TASK DETAILS: Scan the data below. Pull out each line where "button" occurs.

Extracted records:
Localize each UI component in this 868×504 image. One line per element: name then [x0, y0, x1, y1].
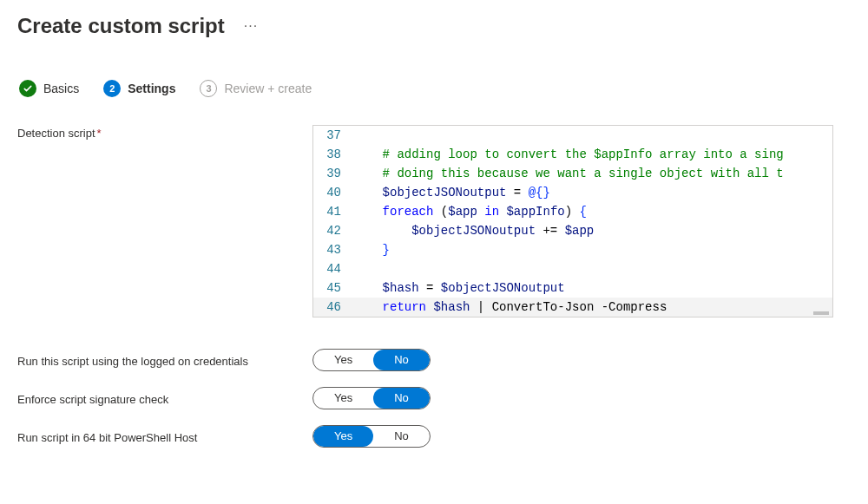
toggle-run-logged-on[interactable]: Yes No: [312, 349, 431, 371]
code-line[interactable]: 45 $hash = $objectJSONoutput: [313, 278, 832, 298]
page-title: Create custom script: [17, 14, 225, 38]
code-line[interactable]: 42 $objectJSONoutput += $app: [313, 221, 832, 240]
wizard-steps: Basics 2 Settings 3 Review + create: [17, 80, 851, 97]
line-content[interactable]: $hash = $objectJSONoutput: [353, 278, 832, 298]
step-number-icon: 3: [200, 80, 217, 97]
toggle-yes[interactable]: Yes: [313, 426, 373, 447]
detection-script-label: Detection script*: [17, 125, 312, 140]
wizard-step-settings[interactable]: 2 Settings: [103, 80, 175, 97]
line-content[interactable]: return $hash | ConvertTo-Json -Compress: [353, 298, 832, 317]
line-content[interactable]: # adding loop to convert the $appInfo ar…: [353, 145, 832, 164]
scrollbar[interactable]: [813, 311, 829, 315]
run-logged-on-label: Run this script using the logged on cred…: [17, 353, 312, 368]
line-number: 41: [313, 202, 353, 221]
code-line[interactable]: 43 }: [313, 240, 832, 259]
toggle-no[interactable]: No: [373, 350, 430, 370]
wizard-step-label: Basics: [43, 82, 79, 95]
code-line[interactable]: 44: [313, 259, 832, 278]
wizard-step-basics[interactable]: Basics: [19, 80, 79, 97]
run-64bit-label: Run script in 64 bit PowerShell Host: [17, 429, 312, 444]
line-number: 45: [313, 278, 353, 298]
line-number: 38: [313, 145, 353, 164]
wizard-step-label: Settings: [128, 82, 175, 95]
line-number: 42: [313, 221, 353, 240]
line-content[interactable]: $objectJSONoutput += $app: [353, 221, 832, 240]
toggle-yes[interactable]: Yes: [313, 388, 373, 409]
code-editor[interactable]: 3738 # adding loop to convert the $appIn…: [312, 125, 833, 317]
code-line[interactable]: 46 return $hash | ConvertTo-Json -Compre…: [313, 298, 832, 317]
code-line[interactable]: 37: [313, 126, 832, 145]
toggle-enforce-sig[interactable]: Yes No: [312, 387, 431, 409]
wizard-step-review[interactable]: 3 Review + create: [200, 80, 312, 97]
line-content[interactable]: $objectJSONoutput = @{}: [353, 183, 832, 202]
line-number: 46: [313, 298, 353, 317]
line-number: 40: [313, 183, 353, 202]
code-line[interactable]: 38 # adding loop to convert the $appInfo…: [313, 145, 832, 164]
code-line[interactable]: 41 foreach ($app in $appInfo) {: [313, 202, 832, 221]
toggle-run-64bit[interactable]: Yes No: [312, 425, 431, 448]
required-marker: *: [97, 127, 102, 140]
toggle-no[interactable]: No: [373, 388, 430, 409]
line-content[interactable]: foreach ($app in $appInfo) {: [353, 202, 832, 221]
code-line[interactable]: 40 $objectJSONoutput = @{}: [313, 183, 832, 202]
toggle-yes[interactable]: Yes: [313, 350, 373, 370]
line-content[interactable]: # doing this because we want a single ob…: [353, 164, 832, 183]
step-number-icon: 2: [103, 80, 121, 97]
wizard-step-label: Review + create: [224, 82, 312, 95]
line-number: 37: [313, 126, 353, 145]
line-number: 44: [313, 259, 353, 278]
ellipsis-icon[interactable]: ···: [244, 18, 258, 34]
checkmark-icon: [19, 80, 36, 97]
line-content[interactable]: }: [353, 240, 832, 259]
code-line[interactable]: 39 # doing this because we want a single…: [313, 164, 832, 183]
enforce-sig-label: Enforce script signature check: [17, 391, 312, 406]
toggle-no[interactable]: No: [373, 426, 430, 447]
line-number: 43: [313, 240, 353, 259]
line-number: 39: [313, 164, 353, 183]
--
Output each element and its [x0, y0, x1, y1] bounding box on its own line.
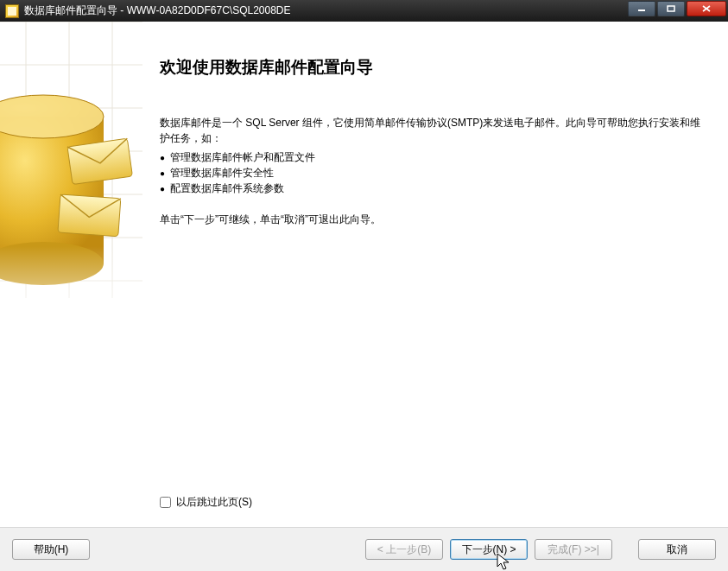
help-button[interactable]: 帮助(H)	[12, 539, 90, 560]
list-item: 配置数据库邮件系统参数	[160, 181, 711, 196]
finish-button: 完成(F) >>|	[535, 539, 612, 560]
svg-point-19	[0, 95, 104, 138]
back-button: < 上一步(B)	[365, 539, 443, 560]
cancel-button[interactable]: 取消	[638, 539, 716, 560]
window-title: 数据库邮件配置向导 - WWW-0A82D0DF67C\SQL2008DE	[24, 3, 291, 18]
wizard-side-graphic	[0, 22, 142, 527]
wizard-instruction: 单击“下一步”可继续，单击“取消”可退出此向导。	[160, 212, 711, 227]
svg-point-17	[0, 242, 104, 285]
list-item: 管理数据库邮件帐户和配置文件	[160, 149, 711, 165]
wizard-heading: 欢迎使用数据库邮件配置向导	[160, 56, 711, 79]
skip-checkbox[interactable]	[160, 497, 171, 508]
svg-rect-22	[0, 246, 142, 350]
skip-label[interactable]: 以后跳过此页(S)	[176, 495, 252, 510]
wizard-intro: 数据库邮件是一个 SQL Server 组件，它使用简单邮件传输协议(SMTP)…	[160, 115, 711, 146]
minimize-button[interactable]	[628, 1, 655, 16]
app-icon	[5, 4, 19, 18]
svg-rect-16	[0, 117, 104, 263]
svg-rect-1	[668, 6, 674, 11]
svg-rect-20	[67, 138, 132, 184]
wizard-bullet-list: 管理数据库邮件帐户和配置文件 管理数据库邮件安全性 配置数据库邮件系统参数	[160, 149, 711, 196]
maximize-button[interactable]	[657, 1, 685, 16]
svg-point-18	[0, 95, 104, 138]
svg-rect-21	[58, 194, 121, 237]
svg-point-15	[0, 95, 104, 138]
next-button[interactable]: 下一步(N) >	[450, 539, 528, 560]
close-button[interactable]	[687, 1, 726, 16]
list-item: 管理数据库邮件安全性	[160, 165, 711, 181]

SOLUTION TO THIS TASK:
help-button[interactable]: 帮助(H)	[12, 539, 90, 560]
finish-button: 完成(F) >>|	[535, 539, 612, 560]
back-button: < 上一步(B)	[365, 539, 443, 560]
cancel-button[interactable]: 取消	[638, 539, 716, 560]
minimize-button[interactable]	[628, 1, 655, 16]
maximize-button[interactable]	[657, 1, 685, 16]
next-button[interactable]: 下一步(N) >	[450, 539, 528, 560]
close-button[interactable]	[687, 1, 726, 16]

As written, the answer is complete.